Kıbrıs’ta Türk Müziğini öğrenmek isteyenlerin bu konuda hiçbir kaynak bulamadıklarını belirtiyor. Bunun ortadan kalkması için bu kitabı yazdığını ve meraklıların kaynak olarak bu kitaba başvurabileceklerini dile getiriyor. Birincil derecede bir kaynak olacağını, daha şimdiden Türkiye’den siparişler aldığını söylüyor. “Kitabın iyi bir kaynak olacağını ve büyük bir boşluğu, eksikliği dolduracağına inanıyorum” diyor.
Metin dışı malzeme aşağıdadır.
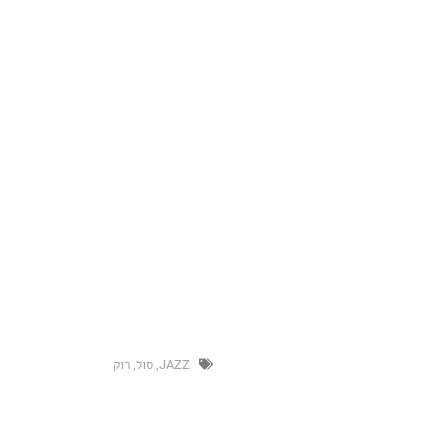
JAZZ
,
סול
,
רוק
Ulus Yeşilada bestelediği şarkıları ve hayatını anlatan kitaplar yayınlayacağını söylüyor. “Ulus Yeşilada kimdir? Neler yapmıştır? Besteleri nelerdir? Konularını içeren kitap yazacağım. Yarın beni merak edenler kulaktan duyma sözlerle değil de doğrudan bu kitaptan faydalansınlar. Gerçekleri birinci ağızdan dinlemiş olsunlar. Yalan yanlış bilgilerle donanmasınlar.” diyor.
Son olarak Kıbrıs’ta Türk Musikisine ne derece önem veriliyor sorumuza şöyle cevap veriyor: “Şehirlerimizi gezin. Müzik satan mekânlara bir bakın. Türk müziği enstrümanları satan bir yer bulamazsınız. Öncelikli olarak Batılı anlamda müzik aletleri satılmaktadır. Oysa biz, Türk musikisi enstrümanlarının da satılmasını ve ilgi görmesini arzuluyoruz.
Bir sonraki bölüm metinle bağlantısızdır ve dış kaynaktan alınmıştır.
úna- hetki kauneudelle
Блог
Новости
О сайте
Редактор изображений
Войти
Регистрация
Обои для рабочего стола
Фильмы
Bir alet bozulduğu zaman, tamir edecek, onaracak bir dükkân bulamıyoruz. Genelde kendimiz yapıyoruz. Bu da müziğe ne kadar önem verildiğinin bir göstergesidir.”
Gençlerin Türk Musikisine ilgi duymalarını, eğer kendine yardım için gelinirse her türlü yardımı yapmaya hazır olduğunu belirtiyor.
“Kapım gençlere her zaman açık. Gelsinler, onlara yardım etmeye hazırım. Kurslarla müzik alanında onları donatıyoruz. Beni en çok üzen şey ‘Bilmeden, bildim’ demek, bilmediği halde bildiğinde ısrar etmektir. Bilene saygılı olmak gerekir. O da size gönlünü, yüreğini açar.” diyor.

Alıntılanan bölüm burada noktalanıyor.